こちらの状況など考えずに、勝手に誰かが私に連絡してくる。
「はい、そうです」私は営業用のトーンの声で答えた。
「フリージャーナリストの野中と申します」と、相手は言った。
私は6秒間、脳の海馬を活動させて、記憶をたどったが、野中という名前のフリージャーナリストの知り合いはいなかった。
「人違いです。野中さんという知り合いはいませんね」と私は無表情なトーンの声で言った。

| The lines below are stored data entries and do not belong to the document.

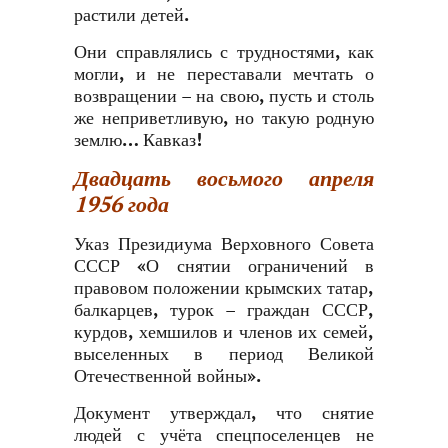
растили детей.
Они справлялись с трудностями, как
могли, и не переставали мечтать о
возвращении – на свою, пусть и столь
же неприветливую, но такую родную
землю… Кавказ!
Двадцать восьмого апреля
1956 года
Указ Президиума Верховного Совета
СССР «О снятии ограничений в
правовом положении крымских татар,
балкарцев, турок – граждан СССР,
курдов, хемшилов и членов их семей,
выселенных в период Великой
Отечественной войны».
Документ утверждал, что снятие
людей с учёта спецпоселенцев не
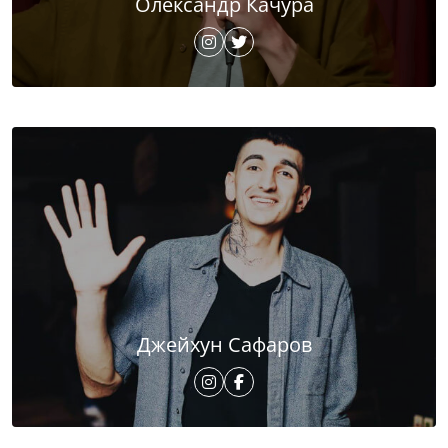
Олександр Качура
Джейхун Сафаров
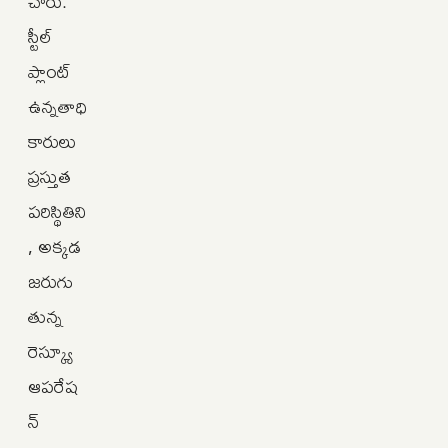
చారు.
స్టీల్‌
ప్లాంట్
ఉన్నతాధి
కారులు
ప్రస్తుత
పరిస్థితిని
, అక్కడ
జరుగు
తున్న
రెస్క్యూ
ఆపరేష
న్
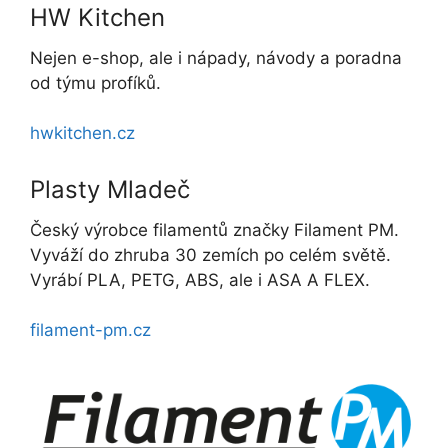
HW Kitchen
Nejen e-shop, ale i nápady, návody a poradna
od týmu profíků.
hwkitchen.cz
Plasty Mladeč
Český výrobce filamentů značky Filament PM.
Vyváží do zhruba 30 zemích po celém světě.
Vyrábí PLA, PETG, ABS, ale i ASA A FLEX.
filament-pm.cz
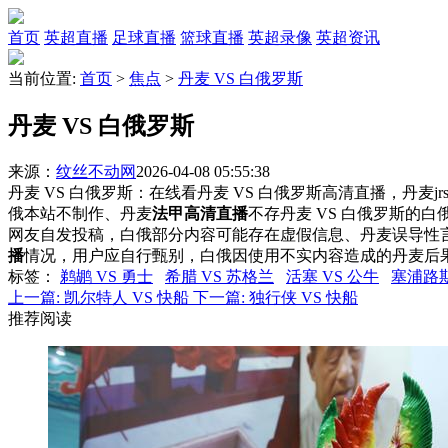
首页
英超直播
足球直播
篮球直播
英超录像
英超资讯
当前位置:
首页
>
焦点
>
丹麦 VS 白俄罗斯
丹麦 VS 白俄罗斯
来源：
纹丝不动网
2026-04-08 05:55:38
丹麦 VS 白俄罗斯：在线看丹麦 VS 白俄罗斯高清直播，丹麦j
俄本站不制作、丹麦
法甲高清直播
不存丹麦 VS 白俄罗斯的
网友自发投稿，白俄部分内容可能存在虚假信息、丹麦误导性
播
情况，用户应自行甄别，白俄因使用不实内容造成的丹麦后
标签
：
鹈鹕 VS 勇士
希腊 VS 苏格兰
活塞 VS 公牛
塞浦路斯
上一篇:
凯尔特人 VS 快船
下一篇:
独行侠 VS 快船
推荐阅读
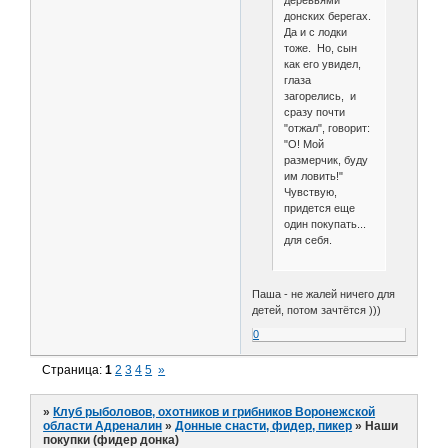
донских берегах.
Да и с лодки
тоже. Но, сын
как его увидел,
глаза
загорелись, и
сразу почти
"отжал", говорит:
"О! Мой
размерчик, буду
им ловить!"
Чувствую,
придется еще
один покупать...
для себя.
Паша - не жалей ничего для
детей, потом зачтётся )))
0
Страница:
1
2
3
4
5
»
»
Клуб рыболовов, охотников и грибников Воронежской
области Адреналин
»
Донные снасти, фидер, пикер
»
Наши
покупки (фидер донка)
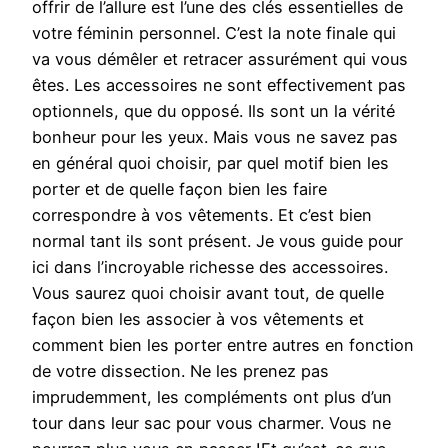
offrir de l’allure est l’une des clés essentielles de
votre féminin personnel. C’est la note finale qui
va vous démêler et retracer assurément qui vous
êtes. Les accessoires ne sont effectivement pas
optionnels, que du opposé. Ils sont un la vérité
bonheur pour les yeux. Mais vous ne savez pas
en général quoi choisir, par quel motif bien les
porter et de quelle façon bien les faire
correspondre à vos vêtements. Et c’est bien
normal tant ils sont présent. Je vous guide pour
ici dans l’incroyable richesse des accessoires.
Vous saurez quoi choisir avant tout, de quelle
façon bien les associer à vos vêtements et
comment bien les porter entre autres en fonction
de votre dissection. Ne les prenez pas
imprudemment, les compléments ont plus d’un
tour dans leur sac pour vous charmer. Vous ne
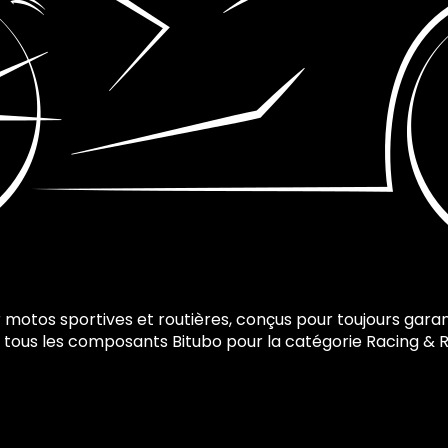
motos sportives et routières, conçus pour toujours garan
z tous les composants Bitubo pour la catégorie Racing & 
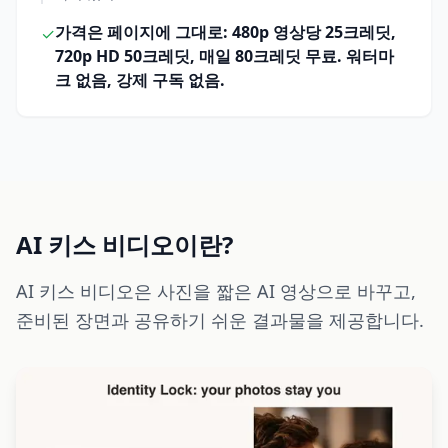
가격은 페이지에 그대로: 480p 영상당 25크레딧,
✓
720p HD 50크레딧, 매일 80크레딧 무료. 워터마
크 없음, 강제 구독 없음.
AI 키스 비디오이란?
AI 키스 비디오은 사진을 짧은 AI 영상으로 바꾸고,
준비된 장면과 공유하기 쉬운 결과물을 제공합니다.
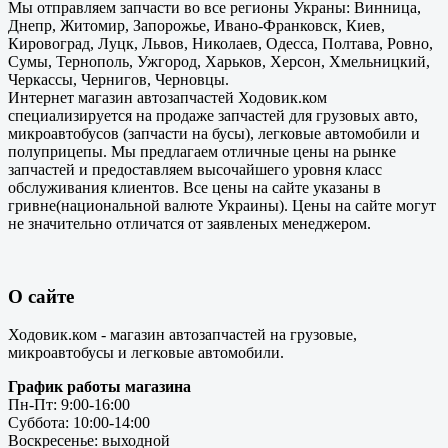
Мы отправляем запчасти во все регионы Украны: Винница,
Днепр, Житомир, Запорожье, Ивано-Франковск, Киев,
Кировоград, Луцк, Львов, Николаев, Одесса, Полтава, Ровно,
Сумы, Тернополь, Ужгород, Харьков, Херсон, Хмельницкий,
Черкассы, Чернигов, Черновцы.
Интернет магазин автозапчастей Ходовик.ком
специализируется на продаже запчастей для грузовых авто,
микроавтобусов (запчасти на бусы), легковые автомобили и
полуприцепы. Мы предлагаем отличные цены на рынке
запчастей и предоставляем высочайшего уровня класс
обслуживания клиентов. Все цены на сайте указаны в
гривне(национальной валюте Украины). Цены на сайте могут
не значительно отличатся от заявленых менеджером.
О сайте
Ходовик.ком - магазин автозапчастей на грузовые,
микроавтобусы и легковые автомобили.
График работы магазина
Пн-Пт: 9:00-16:00
Суббота: 10:00-14:00
Воскресенье: выходной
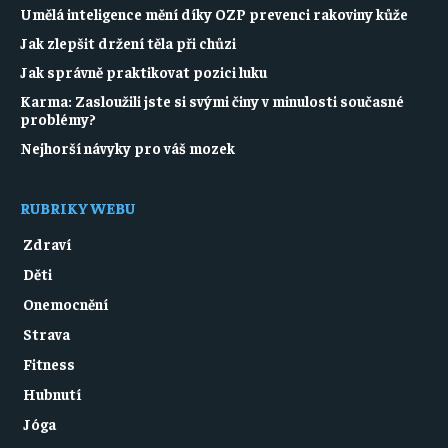
Umělá inteligence mění díky OZP prevenci rakoviny kůže
Jak zlepšit držení těla při chůzi
Jak správně praktikovat pozici luku
Karma: Zasloužili jste si svými činy v minulosti současné
problémy?
Nejhorší návyky pro váš mozek
RUBRIKY WEBU
Zdraví
Děti
Onemocnění
Strava
Fitness
Hubnutí
Jóga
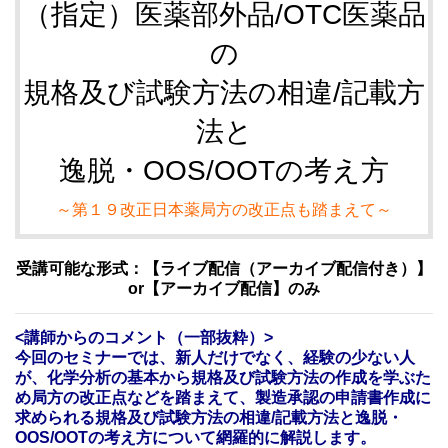
（指定）医薬部外品/OTC医薬品
の
規格及び試験方法の相違/記載方
法と
逸脱・OOS/OOTの考え方
～第１９改正日本薬局方の改正点も踏まえて～
受講可能な形式：【ライブ配信（アーカイブ配信付き）】
or【アーカイブ配信】のみ
<講師からのコメント（一部抜粋）>
今回のセミナーでは、新人だけでなく、経験の少ない人
が、化学分析の基本から規格及び試験方法の作成を学ぶた
め局方の改正点などを踏まえて、製造承認の申請書作成に
求められる規格及び試験方法の相違/記載方法と逸脱・
OOS/OOTの考え方について網羅的に解説します。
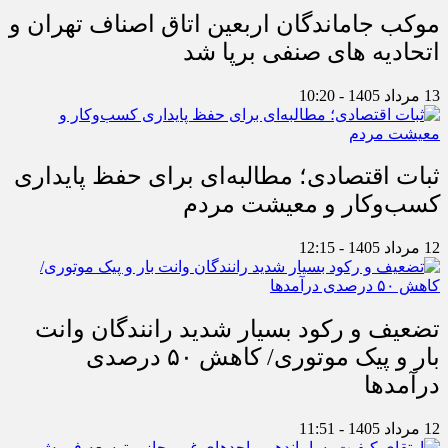
موکب جاماندگان اربعین اتاق اصناف تهران و
اتحادیه های صنفی برپا شد
13 مرداد 1405 - 10:20
ثبات اقتصادی؛ مطالبه‌ای برای حفظ پایداری
کسب‌وکار و معیشت مردم
12 مرداد 1405 - 12:15
تضعیف و رکود بسیار شدید رانندگان وانت
بار و پیک موتوری/ کاهش ۵۰ درصدی
درآمدها
12 مرداد 1405 - 11:51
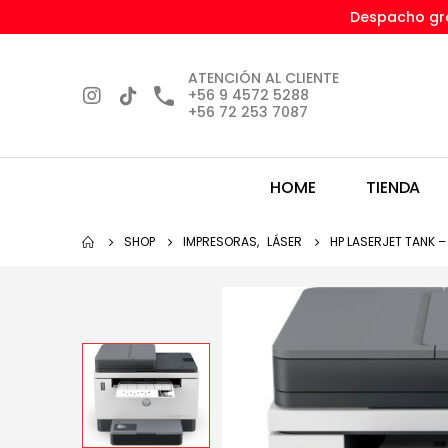
Despacho gra
ATENCIÓN AL CLIENTE
+56 9 4572 5288
+56 72 253 7087
HOME
TIENDA
SHOP
IMPRESORAS
,
LÁSER
HP LASERJET TANK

「私も、あなたとは知り合いではありません。ただ、少し気になることがありまして、お話を伺いたと思いまして」
「話すことはありません」そう言って、私は電話を切ろうと思った。
「あなたは何かを隠している」と、相手が少し強い口調で言った。
「隠しているとは?」
「私だって、ジャーナリストの端くれですよ。私は畠山さんがただの病死だとは思っていない。ヘルパーの女性にも取材しました。第一発見者であるあなたは何か重要なことを隠しているんじゃないかと私は感じたわけです」
7秒間、沈黙があった。
「ヘルパーの女性が何か言っていたということ?」
「何か?確かに彼女は何かを話したけど、私が知りたいことは話さなかった。私が知りたいことはあなたが知っているはずだ」
「あんたも、ジャーナリストだったら、守秘義務があることくらい知っているだろう。依頼人の不利益になることは話さない。たとえ、依頼人が死亡していても」
「依頼人はすでに死亡している。あなたは依頼人からは報酬を受け取っていない。あなたは、畠山さんは病死ではなくて、他殺かもしれないと思って調査を続けている。ただし、誰からも報酬はない。変わった人だ」
「どう思ってもらってもいい。私は、ただ、自分を納得させたいだけだ」受話器の向こうで大きく息を吐き出す音が聞こえた。
「私はジャーナリストとして、調査をする」
「勝手にどうぞ」
「また、連絡をするかも知れない」
「いろんな連中が私と話したがる。しかし、私は話好きではない。誰かと話をするくらいなら、ソファに座って、のんびりとオフィスの天井をながめているのがいい」
「なるほど。それは残念だ。畠山さんの実子の畠山修二の話は興味があるんじゃないかと思ったけど、話好きじゃないんだったら、やめとくよ」
そう言って、彼は電話を切った。